[ad_1]

AT&T

AT&T is telling about 9 million customers that some of their information was exposed after a marketing vendor was hacked in January.

“Proprietary network information of customers of certain wireless accounts has been exposed, such as the number of lines on an account or a wireless rate plan,” AT&T told BleepingComputer.

“The information did not contain credit card information, social security numbers, account passwords or other sensitive personal information. We are notifying affected customers.

While the data breach notification doesn’t share the number of affected customers, AT&T told BleepingComputer that “approximately 9 million wireless accounts had access to their proprietary network information.”

The company said the exposed dataset is several years old and primarily related to device upgrade eligibility. He added that none of his systems were compromised during the vendor security incident.

The CPNI data exposed includes information related to its services, such as the number of lines tied to a customer’s account or the wireless plan they subscribe to, according to AT&T.

However, AT&T Privacy Policy says that while CPNI does not include users’ phone number, name and address, it does contain “details of the person you called”.

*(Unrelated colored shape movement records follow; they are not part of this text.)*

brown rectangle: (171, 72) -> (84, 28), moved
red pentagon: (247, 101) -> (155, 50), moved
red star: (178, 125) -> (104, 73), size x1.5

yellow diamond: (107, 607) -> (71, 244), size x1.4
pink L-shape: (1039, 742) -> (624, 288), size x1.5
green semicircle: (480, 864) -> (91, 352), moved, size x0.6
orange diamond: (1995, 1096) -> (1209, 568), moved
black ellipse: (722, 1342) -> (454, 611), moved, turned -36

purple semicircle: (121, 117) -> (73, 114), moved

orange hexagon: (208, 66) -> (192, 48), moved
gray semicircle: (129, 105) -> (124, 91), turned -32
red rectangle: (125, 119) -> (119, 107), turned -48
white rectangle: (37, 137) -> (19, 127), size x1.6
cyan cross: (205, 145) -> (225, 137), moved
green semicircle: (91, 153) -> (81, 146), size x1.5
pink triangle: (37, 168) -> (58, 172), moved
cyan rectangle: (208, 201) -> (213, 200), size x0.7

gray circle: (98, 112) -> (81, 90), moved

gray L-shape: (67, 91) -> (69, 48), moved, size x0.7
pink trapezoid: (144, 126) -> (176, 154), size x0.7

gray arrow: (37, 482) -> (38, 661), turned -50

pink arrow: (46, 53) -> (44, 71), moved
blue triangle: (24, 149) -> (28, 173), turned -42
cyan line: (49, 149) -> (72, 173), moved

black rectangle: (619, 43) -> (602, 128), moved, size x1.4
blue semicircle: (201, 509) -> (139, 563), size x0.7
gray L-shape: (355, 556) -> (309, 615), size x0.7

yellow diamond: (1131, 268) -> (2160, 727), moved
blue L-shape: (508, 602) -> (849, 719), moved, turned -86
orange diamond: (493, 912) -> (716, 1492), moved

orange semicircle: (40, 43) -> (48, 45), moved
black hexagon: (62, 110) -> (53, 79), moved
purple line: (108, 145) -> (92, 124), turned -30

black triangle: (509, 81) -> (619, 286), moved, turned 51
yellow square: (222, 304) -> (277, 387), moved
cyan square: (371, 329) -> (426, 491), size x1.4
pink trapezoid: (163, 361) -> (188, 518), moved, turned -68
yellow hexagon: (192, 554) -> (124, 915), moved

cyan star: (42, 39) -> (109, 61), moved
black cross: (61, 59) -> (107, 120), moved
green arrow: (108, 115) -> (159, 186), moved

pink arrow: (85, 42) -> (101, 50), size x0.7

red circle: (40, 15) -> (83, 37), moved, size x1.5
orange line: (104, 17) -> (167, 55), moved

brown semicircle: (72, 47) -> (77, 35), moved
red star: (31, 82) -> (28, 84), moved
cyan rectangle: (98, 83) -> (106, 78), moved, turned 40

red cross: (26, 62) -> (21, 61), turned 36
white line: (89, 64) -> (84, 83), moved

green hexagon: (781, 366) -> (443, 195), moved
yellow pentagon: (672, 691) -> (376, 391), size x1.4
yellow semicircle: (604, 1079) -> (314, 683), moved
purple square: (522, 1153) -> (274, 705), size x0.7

Law enforcement alerted to breach

“​We have notified federal law enforcement of the unauthorized access to your CPNI, as required by the Federal Communications Commission,” AT&T said in CPNI breach notification letters, first spotted by DataBreaches.net And sent from att@message.att-mail.com.

“Our report to law enforcement does not contain specific information about your account, only that the unauthorized access occurred.”

Customers are advised to disable CPNI data sharing on their accounts by requesting a CPNI restriction to reduce risk of exposure in the future if AT&T uses it for third-party vendor marketing purposes.

An AT&T spokesperson has yet to respond to an email requesting more information about the specific information that was exposed in the incident and which provider was breached to have that data exposed. .

In August 2021, AT&T declined a data breach after a notorious threat actor put up for sale a database containing what he claimed was the personal information of 70 million AT&T customers.